(Von Christiane Kliemann) Auf Einladung der Bonner Transition-Town-Initiative Bonn im Wandel kamen gut 120 Interessierte, die wissen wollten, wie eine Wirtschaft aussehen kann, die sich vor allem an den Grundbedürfnissen von Menschen orientiert. Eine Wirtschaft, die lokale Unternehmen und Produkte fördert und so ökologischen, sozialen und finanziellen Mehrwert in die Region bringt. So konnten die Teilnehmer/innen in zwei Vorträgen und einem Wochenendworkshop mehr über die englische Kleinstadt Totnes, die Wiege der Transition-Town-Bewegung, erfahren, die soziale, ökologische und traditionelle Unternehmen darin unterstützt, zu einer solchen Wirtschaft beizutragen. Unter den Besucher/innen waren Interessierte aus ganz Deutschland, von der Studentin bis hin zum Unternehmer.
Totnes: Bürgergetragenes Unternehmertum
Jay Tompt aus Totnes berichtete, wie in Zusammenarbeit mit lokalen Partnern und Institutionen unter dem Namen REconomy ein Gesamtkonzept entwickelt wurde, in dem sich innovative Unternehmen aus Bereichen wie Lebensmittelversorgung, Energie, Renovierung und Gesundheit zum Nutzen der Region gegenseitig befruchten und fördern. Dies führe nicht nur zu einer besseren Lebensqualität der Bewohner, sondern mache die Region auch krisenfester (resilienter) und verbessere die Ökobilanz. Das jährliche Local Entrepeneur Forum gibt jungen Unternehmern die Möglichkeit, ihre Projekte den Bürgern zu präsentieren und auf diese Weise nicht nur finanzielle Mittel einzuwerben, sondern auch andere hilfreiche Dinge wie Zeit, Beratung, Mitagessen oder Massagen zu bekommen, die man als Start Up sehr gut gebrauchen kann. Investieren, so lernten die ZuhörererInnen kann viel mehr ein, als finanzielle Unterstützung.
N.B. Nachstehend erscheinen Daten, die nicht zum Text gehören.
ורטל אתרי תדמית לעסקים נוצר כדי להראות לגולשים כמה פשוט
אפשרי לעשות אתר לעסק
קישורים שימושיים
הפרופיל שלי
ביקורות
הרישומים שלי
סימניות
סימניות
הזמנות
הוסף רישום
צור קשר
Ist unsere Wirtschaft tatsächlich eine Ökonomie im Sinner aller?
Von Inez Aponte lernten die Zuhörer, dass das, was wir heute unter „Ökonomie“ verstehen, eigentlich „Krematistik“ heißen müsste, denn nach Aristoteles bedeute Ökonomie, den Haushalt so zu führen, dass der Nutzen für alle seine Mitglieder langfristig steigt Krematistik dagegen beschränke sich auf die kurzfristige Vermehrung von Geld. Darauf aufbauend führte sie das Konzept des chilenischen Ökonomen Manfred Max-Neef ein, das sich an neun Grundbedürfnissen des Menschen orientiere: Nämlich Subsistenz, Schutz, Zuwendung, Verständnis, Teilhabe, Muße, Kreativität, Identität und Freiheit. Reichtum, so Inez Aponte bedeute, dass wir nicht nur unseren Grundbedarf erfüllen sondern eine Wirtschaft gestalten, die allen diesen Bedürfnissen gerecht werden. Vor diesem Hintergrund lässt sich die Frage stellen ob tatsächlich über Reichtum verfügen in unseren westlichen Gesellschaften.
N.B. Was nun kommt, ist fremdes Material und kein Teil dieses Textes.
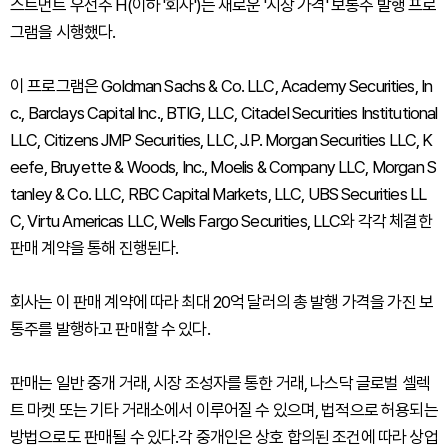
스트먼트 우선주 H(이하 '회사')는 새로운 '시장 가격' 보통주 발행 프로
그램을 시행했다.
이 프로그램은 Goldman Sachs & Co. LLC, Academy Securities, In
c., Barclays Capital Inc., BTIG, LLC, Citadel Securities Institutional
LLC, Citizens JMP Securities, LLC, J.P. Morgan Securities LLC, K
eefe, Bruyette & Woods, Inc., Moelis & Company LLC, Morgan S
tanley & Co. LLC, RBC Capital Markets, LLC, UBS Securities LL
C, Virtu Americas LLC, Wells Fargo Securities, LLC와 각각 체결한
판매 계약을 통해 진행된다.
회사는 이 판매 계약에 따라 최대 20억 달러의 총 발행 가격을 가진 보
통주를 발행하고 판매할 수 있다.
판매는 일반 중개 거래, 시장 조성자를 통한 거래, 나스닥 글로벌 셀렉
트 마켓 또는 기타 거래소에서 이루어질 수 있으며, 법적으로 허용되는
방법으로도 판매될 수 있다.각 중개인은 상호 합의된 조건에 따라 상업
REconomy Training – Know How für eine menschenfreundliche regionale Wirtschaft
In dem interaktiven Wochenendworkshop der beiden hatten die 23 Teilnehmer dann die Gelegenheit, anhand von Beispielen selber zu erarbeiten, welche Art von Unternehmen möglichst viele der Bedürfnisse auf intelligente Art befriedigt. Sie fanden heraus, dass dies überall da geschieht, wo verschiedene Menschen eingebunden sind und auf vielfältige Weise Kontakt entsteht. Und sie lernten den „lokalen Multiplikator-Effekt“ kennen, der besagt, dass Geld, das in lokalen unabhängigen Betrieben ausgegeben wird, einen viel größeren Mehrwert in die Region bringt als jenes, das in überregionale oder gar internationale Ketten fließt. Die zentrale Frage, die die Teilnehmer/innen dabei bewegte, war: Was können wir hier in Bonn tun, damit REconomy auf fruchtbaren Boden fällt? Vier Projektskizzen wurden im Laufe des Wochenendes erarbeitet, das Präventionszentrum in Leipzig steht schon in den Startlöchern.
Wir danken der Heinrich-Böll-Stiftung und der Leitstelle Klimaschutz der Stadt Bonn für die Unterstützung der Veranstaltungsreihe!